Explanation: **Explanation:** During pregnancy, the kidneys undergo significant anatomical and physiological changes to accommodate increased metabolic demands. The correct answer is **1.5 cm** (Option B). This increase in renal length is primarily due to an increase in renal vascular volume and interstitial space, rather than an increase in the number of nephrons. **Why 1.5 cm is correct:** The kidneys enlarge by approximately **1 to 1.5 cm** in length.
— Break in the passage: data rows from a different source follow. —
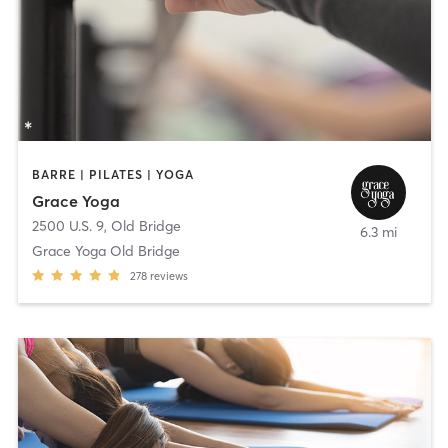
BARRE | PILATES | YOGA
Grace Yoga
2500 U.S. 9
,
Old Bridge
6.3 mi
Grace Yoga Old Bridge
278
reviews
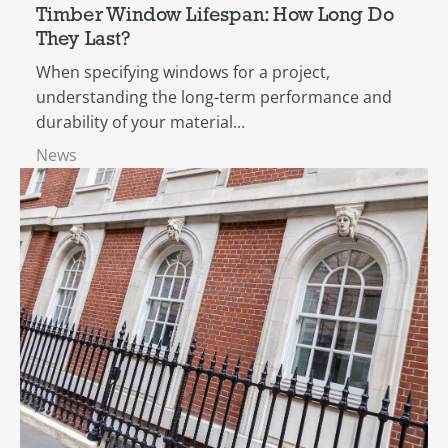
Timber Window Lifespan: How Long Do
They Last?
When specifying windows for a project,
understanding the long-term performance and
durability of your material...
News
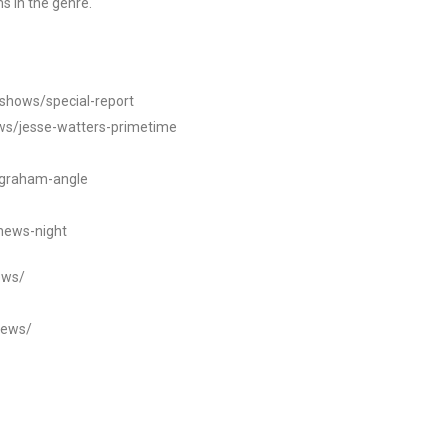
s in the genre.
/shows/special-report
ws/jesse-watters-primetime
ngraham-angle
news-night
ews/
news/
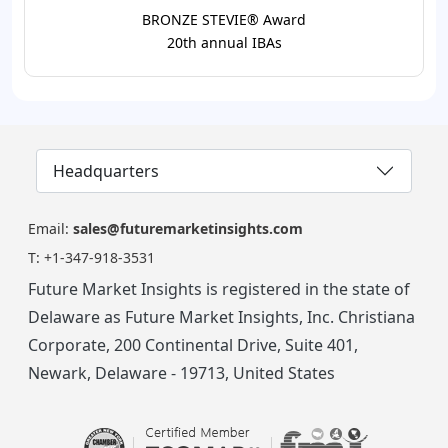
BRONZE STEVIE® Award
20th annual IBAs
Headquarters
Email:
sales@futuremarketinsights.com
T:
+1-347-918-3531
Future Market Insights is registered in the state of
Delaware as Future Market Insights, Inc. Christiana
Corporate, 200 Continental Drive, Suite 401,
Newark, Delaware - 19713, United States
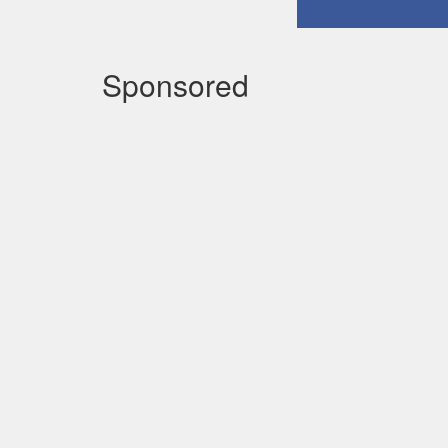
Sponsored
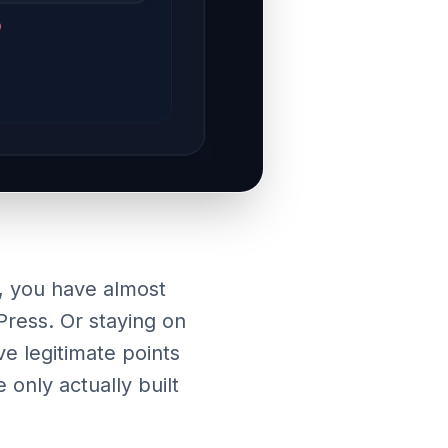
, you have almost
ress. Or staying on
e legitimate points
only actually built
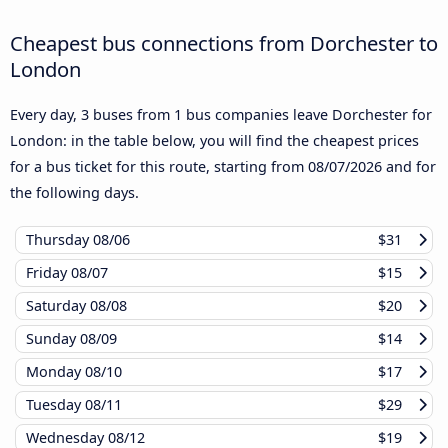
Cheapest bus connections from Dorchester to
London
Every day, 3 buses from 1 bus companies leave Dorchester for
London: in the table below, you will find the cheapest prices
for a bus ticket for this route, starting from
08/07/2026
and for
the following days.
Thursday
08/06
$31
Friday
08/07
$15
Saturday
08/08
$20
Sunday
08/09
$14
Monday
08/10
$17
Tuesday
08/11
$29
Wednesday
08/12
$19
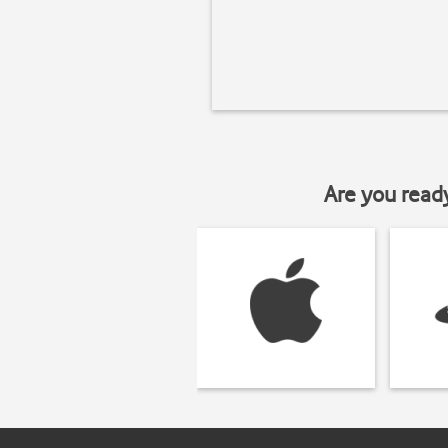
Are you read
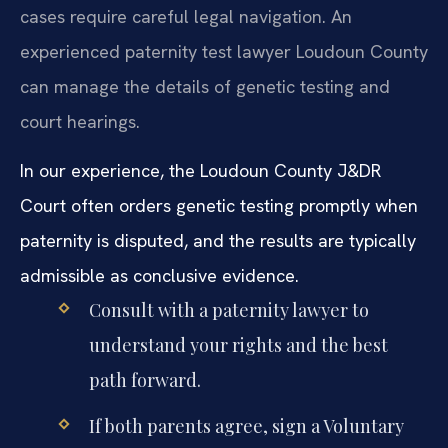
cases require careful legal navigation. An
experienced paternity test lawyer Loudoun County
can manage the details of genetic testing and
court hearings.
In our experience, the Loudoun County J&DR
Court often orders genetic testing promptly when
paternity is disputed, and the results are typically
admissible as conclusive evidence.
Consult with a paternity lawyer to
understand your rights and the best
path forward.
If both parents agree, sign a Voluntary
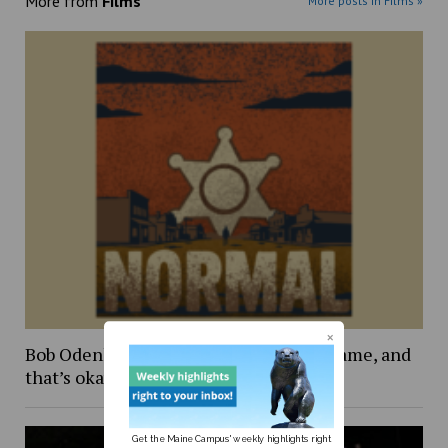
More from
Films
More posts in Films »
Bob Odenkirk’s ‘Normal’: more of the same, and
that’s okay
Get the Maine Campus' weekly highlights right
This hypertrophy is driven by increased renal blood flow (which rises by 50–80%) and progesterone-mediated relaxation of the smooth muscles, leading to physiological hydronephrosis and increased renal weight. **Analysis of Incorrect Options:** * **A (0.5 cm):** This value underestimates the significant physiological hypertrophy and vascular engorgement that occurs during a healthy pregnancy. * **C & D (2 cm and 2.5 cm):** While the renal pelvis and calyces can dilate significantly (especially on the right side), an increase in the actual renal parenchyma length beyond 1.5 cm is atypical and might suggest underlying pathology or severe obstructive uropathy. **High-Yield Clinical Pearls for NEET-PG:** * **Right-sided dominance:** Dilation of the renal pelvis and ureters (Hydroureter) is more prominent on the **right side** (80%) due to the dextrorotation of the uterus and the cushioning effect of the sigmoid colon on the left ureter. * **GFR Changes:** Glomerular Filtration Rate (GFR) increases by **50%** by the end of the first trimester. * **Creatinine Levels:** Due to increased GFR, normal serum creatinine levels are lower in pregnancy (**0.4–0.8 mg/dL**). A value of 1.0 mg/dL, which is normal in non-pregnant adults, may indicate renal impairment in a pregnant patient. * **Glucosuria:** It is considered physiological in pregnancy due to increased GFR and reduced tubular reabsorption of glucose.